=== Begin Enclosure ===
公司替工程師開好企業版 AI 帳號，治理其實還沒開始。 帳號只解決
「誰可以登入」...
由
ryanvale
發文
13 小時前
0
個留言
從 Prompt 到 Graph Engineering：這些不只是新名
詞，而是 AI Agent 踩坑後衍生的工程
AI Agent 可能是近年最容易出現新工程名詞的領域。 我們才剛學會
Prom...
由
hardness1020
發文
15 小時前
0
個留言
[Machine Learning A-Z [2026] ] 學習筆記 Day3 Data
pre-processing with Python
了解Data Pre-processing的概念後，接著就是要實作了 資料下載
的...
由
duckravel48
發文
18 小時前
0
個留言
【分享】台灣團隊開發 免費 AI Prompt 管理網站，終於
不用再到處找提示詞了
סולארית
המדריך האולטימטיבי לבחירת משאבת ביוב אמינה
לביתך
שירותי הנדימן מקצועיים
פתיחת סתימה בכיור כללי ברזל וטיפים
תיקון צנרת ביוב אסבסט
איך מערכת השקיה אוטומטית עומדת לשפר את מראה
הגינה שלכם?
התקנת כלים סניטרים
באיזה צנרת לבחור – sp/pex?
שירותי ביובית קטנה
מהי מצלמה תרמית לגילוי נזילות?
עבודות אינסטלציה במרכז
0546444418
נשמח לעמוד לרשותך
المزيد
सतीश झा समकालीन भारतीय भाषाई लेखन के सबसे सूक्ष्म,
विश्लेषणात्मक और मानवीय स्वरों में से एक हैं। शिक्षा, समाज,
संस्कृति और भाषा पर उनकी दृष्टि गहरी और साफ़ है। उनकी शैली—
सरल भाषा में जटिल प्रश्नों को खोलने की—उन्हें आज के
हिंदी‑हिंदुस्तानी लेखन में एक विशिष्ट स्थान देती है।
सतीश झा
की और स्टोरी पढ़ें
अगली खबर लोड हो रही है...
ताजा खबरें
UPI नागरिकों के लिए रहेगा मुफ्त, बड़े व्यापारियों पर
=== End Enclosure ===
:: Assigned task ::
List every line in the records above that contains the word "Prompt".

:: Problem solution ::
從 Prompt 到 Graph Engineering：這些不只是新名
【分享】台灣團隊開發 免費 AI Prompt 管理網站，終於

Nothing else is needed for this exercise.